In ‘66-67 at the Regent Street Polytechnic I was year one Surveying & Stewart was year 2 or 3 Architecture, which had a lot of creative souls in it. I was sound man for the Poly drama society and met Stewart through that. I helped him with a Poly multimedia happening in late ‘66 called Splat.
 
By the time of the Assassination Weapon, I was a stage management student at LAMDA. We’d kept in touch and I helped to realise the production, coming up with the actors to record the text, the means of turning the mandala (rim driven horizontal bike wheel with vari-speed Parvalux motor), helped with the concept of the projectors and I made the sound tape, producing the electronic “music” on my Beocord 2000 reel to reel. I think I still have the tape. We had one speaker above the mandala and one below, so the stereo was quite dramatic.
 
The first performances were at LAMDA Theatre, Earls Court, with technical students on the projectors.
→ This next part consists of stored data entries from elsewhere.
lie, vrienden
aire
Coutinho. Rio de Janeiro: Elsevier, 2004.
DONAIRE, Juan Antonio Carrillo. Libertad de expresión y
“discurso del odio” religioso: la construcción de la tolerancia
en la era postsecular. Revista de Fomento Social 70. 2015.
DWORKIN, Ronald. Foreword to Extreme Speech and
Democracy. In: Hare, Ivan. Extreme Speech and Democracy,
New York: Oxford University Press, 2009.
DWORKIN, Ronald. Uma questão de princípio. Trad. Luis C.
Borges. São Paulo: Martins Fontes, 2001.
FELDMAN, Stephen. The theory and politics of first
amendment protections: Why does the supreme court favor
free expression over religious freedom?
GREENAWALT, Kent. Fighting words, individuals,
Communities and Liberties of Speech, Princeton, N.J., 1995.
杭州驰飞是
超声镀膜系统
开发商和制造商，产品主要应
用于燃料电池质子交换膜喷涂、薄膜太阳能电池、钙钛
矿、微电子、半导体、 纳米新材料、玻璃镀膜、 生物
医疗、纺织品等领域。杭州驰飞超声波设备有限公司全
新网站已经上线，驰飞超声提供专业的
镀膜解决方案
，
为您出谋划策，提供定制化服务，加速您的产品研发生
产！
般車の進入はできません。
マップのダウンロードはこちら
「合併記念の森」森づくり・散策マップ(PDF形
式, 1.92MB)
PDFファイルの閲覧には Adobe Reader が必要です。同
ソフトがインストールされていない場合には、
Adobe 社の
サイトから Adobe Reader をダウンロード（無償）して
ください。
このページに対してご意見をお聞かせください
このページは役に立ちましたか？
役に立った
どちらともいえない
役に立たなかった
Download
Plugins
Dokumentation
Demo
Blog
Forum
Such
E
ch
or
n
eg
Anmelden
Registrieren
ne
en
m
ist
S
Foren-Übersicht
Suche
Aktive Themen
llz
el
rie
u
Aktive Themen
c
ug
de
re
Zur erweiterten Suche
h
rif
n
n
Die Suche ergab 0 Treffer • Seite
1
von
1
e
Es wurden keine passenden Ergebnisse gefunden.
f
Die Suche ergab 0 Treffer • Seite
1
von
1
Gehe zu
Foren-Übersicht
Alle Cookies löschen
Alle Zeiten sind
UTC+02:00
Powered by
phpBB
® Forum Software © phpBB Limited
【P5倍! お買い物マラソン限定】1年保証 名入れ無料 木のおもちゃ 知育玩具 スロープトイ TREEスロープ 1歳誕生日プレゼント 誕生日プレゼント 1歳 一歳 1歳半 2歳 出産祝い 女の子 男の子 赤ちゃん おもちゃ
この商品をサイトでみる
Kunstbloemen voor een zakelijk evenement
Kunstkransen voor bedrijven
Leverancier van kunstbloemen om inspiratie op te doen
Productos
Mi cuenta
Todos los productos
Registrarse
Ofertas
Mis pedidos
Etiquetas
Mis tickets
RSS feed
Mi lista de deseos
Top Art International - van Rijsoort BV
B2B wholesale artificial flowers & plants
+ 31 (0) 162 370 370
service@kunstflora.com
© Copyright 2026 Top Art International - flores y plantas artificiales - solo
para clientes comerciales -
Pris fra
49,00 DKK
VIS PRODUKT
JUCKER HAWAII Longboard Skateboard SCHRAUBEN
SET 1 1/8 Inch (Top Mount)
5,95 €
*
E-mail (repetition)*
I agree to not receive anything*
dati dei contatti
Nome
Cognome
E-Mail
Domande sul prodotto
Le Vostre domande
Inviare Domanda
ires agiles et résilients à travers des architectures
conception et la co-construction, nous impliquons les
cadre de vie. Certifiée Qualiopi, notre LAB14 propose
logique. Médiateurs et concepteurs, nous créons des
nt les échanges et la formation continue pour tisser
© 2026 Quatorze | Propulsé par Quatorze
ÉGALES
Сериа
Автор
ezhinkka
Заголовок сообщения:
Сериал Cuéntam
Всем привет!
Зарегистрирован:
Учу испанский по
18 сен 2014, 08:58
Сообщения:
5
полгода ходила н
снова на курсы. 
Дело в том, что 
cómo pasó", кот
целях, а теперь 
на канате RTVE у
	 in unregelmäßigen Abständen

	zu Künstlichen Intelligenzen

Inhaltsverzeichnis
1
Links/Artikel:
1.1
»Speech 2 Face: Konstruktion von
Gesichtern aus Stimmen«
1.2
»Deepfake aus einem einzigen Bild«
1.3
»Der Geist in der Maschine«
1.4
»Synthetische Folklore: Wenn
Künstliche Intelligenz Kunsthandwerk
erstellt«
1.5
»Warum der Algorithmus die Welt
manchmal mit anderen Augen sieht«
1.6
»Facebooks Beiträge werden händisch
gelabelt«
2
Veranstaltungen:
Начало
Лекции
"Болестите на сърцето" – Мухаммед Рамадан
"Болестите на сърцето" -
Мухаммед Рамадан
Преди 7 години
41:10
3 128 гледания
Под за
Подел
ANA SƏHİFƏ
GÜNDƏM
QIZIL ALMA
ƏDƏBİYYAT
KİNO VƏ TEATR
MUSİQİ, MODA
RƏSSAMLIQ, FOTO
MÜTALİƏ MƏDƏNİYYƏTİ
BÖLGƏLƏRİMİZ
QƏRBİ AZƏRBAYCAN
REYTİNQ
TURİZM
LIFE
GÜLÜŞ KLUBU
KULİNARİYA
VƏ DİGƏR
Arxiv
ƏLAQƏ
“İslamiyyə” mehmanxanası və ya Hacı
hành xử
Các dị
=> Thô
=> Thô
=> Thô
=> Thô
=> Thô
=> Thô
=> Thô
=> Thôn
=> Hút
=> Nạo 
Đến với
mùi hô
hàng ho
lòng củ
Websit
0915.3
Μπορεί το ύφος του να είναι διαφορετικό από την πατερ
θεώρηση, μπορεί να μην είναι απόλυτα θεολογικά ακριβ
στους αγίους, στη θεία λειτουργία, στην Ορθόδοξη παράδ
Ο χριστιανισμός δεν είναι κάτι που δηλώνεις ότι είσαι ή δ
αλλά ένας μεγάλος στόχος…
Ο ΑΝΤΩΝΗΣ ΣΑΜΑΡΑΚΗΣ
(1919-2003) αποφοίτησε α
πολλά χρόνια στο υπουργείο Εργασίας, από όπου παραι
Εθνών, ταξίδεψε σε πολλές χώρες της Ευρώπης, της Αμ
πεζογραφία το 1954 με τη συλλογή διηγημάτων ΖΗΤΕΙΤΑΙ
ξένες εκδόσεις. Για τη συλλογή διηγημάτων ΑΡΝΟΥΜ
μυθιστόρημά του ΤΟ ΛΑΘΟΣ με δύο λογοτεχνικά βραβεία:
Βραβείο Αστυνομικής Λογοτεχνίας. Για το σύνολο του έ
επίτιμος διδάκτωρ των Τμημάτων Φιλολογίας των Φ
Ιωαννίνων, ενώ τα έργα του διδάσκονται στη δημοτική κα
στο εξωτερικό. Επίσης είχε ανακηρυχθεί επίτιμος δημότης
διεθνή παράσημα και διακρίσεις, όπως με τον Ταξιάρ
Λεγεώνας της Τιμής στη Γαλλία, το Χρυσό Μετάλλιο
Ballard came to one of the shows.

The guy who stored the production was, I think, Vince of Insanity Machine, who also had a hand in the projections. I believe there were 8mm film loops as well as slides.
 
By the time of the ICA performances I was stage manager at a weekly seaside rep theatre in Southwold, so couldn’t help stage or be at the ICA shows. This I always regretted, especially when I heard about the non-spinning mandala!
 
Doubtless if Stewart is still out there we will be chatting! ’m still in Suffolk, doing lighting design (mostly in churches) and teaching it a bit.
 
Best to all

Jim
 

 
From: Rick McGrath
Sent: 28 October 2012 15:25
To: Jim Laws
Subject: Re: The Assassination Weapon


Wow… Iames… whatta cool bolt out of the blue. Yes, Stewart is still out there… when I found him he was teaching in washington, DC…

Fascinating info… love to hear the tape… you shd digitize it. Too bad you never saw a production… do you remember which one JGB went to?



On 2012-10-28, at 12:06 PM, Jim Laws wrote:

Hi Rick

Thanks, I saw the LAMDA production, in fact I asked LAMDA if we could use their space (as I was a tech student there). I led the staging of it and LAMDA was the first show, before the ICA. I may have the programme.

I did live sound for it, recorded voices but live electronic music, mics/feedback I'm fairly certain, plus I had speed control of the mandala and co-ordinated aspects of the projections.

The voices were LAMDA students Paul Beque (may not be exact spelling, NOT the one on bid TV!)  & Richmond Hoxie (American, quite busy)

Ballard came to one of the LAMDA shows & we met him but he had no direct hand in it before seeing it. He may have been approached earlier to use the script; Stewart would know that. We may have located him through my old-boys school directory, we both went to The Leys, Cambridge.

JGB likely came to the ICA as well. I'll have to look through my reels!